On stage at an industry event in September, Mr. Spiegel said that he wanted to duplicate the success of overseas chatting applications like WeChat.

Many such companies, particularly WeChat and Line, have found ways to make money from their applications through virtual goods and games. WeChat, which is based in China and operated by a company called Tencent, allows its users to subscribe to brands like Starbucks and Nike and receive messages from them. Line, a Japanese messaging app, has $10 million a month in revenue from selling stickers that users can send to each other while chatting with friends.

But the decision appears to have also been influenced by one of Snapchat’s big venture backers, Benchmark Capital, according to a person close to the talks. Before leading an investment in Snapchat, Benchmark led an early bet on Instagram, a photo service, and was disappointed when Instagram’s founders decided to sell to Facebook for $1 billion last year. Despite the high price tag, the firm thought Instagram could have succeeded as a stand-alone company, or at least could have brought a higher offer.

Eight months after the Instagram sale, Benchmark switched tactics and placed an initial $13 million bet on Snapchat. Benchmark executives thought they might be able to profit from Facebook fatigue by investing in services like Snapchat that offered users — particularly teenagers — greater privacy.

It is those teenagers who most interest Facebook. In an earnings call this month, Facebook said that its youngest users were using its service less.

Still, the news about Snapchat rejecting Facebook’s offer, first reported by The Wall Street Journal on Wednesday, sent a small shock through the industry. Both Snapchat and Facebook declined to comment.

Snapchat and applications like it represent a coming sea change in social media, one not necessarily defined by shared or public interactions. These services present an antidote to mainstream services that are meant to capture life moments so they can be shared, liked and commented on. Snapchat’s appeal lies largely in the lack of permanence. It offers a reprieve from worrying about awkward or unflattering photos turning up unexpectedly.

Snapchat recently said that it now processed upward of 350 million messages a day. In February, the company was processing only 60 million a day.

Other messaging services similar to Snapchat are also quickly gaining in popularity. WhatsApp, KakaoTalk, Kik, WeChat and Line, to name a few, have added hundreds of millions of users in the last few years, and each continues to grow.

That rocketlike growth has emboldened Snapchat’s leaders to hold out for a better deal, and with a suitor of their choice, at least for now. One person with knowledge of the talks, who would speak only on the condition of anonymity, said one roadblock in the talks with Facebook was that Mr. Spiegel questioned whether he wanted to work for Mark Zuckerberg, Facebook’s young billionaire chief executive.

In addition, Snapchat relishes being a successful company outside Silicon Valley. In December, when the company was still getting its footing in the social media market, Mr. Zuckerberg requested a meeting. But he traveled to Venice, Calif., to meet with the company, according to Snapchat’s founders, instead of them visiting him at his headquarters in Northern California.

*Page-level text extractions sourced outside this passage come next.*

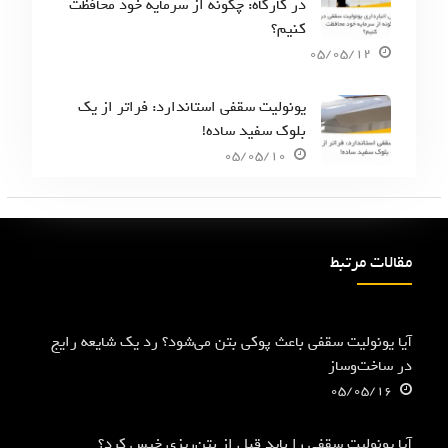
در کارگاه: چگونه از سرمایه خود محافظت
کنیم؟
05/05/12
یونولیت سقفی استاندارد: فراتر از یک
بلوک سفید ساده!
05/05/10
مقالات مرتبط
آیا یونولیت سقفی باعث پوکی بتن می‌شود؟ رد یک شایعه رایج
در ساخت‌وساز
05/05/16
آیا یونولیت سقفی را باید قبل از بتن‌ریزی خیس کرد؟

Shortly after the meeting, Facebook started a similar product called Poke. But Poke never took off. Even Facebook’s stand-alone messaging product, called Messenger, has struggled to attain the same kind of momentum that rivals have gained. Facebook released a new Messenger mobile app on Wednesday.

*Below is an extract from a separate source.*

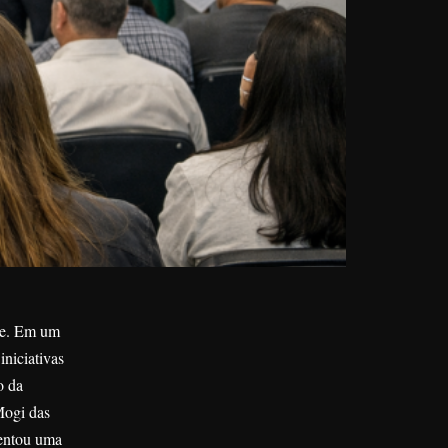
ade. Em um
niciativas
o da
Mogi das
sentou uma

And in Silicon Valley, where something new could pop up at any time, tech companies and investors are often compelled to act when they can — sometimes with fear and little regard for the number of zeros involved.

Another potential suitor for Snapchat is Tencent, one of the three Internet giants in China. In September, Pony Ma, one of the founders of Tencent, spoke of that constant tension when discussing his interest in Snapchat.

“I’m facing a crisis in this industry, said Mr. Ma. “Young people, the things they like on the Internet, increasingly I don’t understand it. This is my biggest worry.”

Nick Bilton, David Gelles, Vindu Goel, Nicole Perlroth and Shanshan Wang contributed reporting.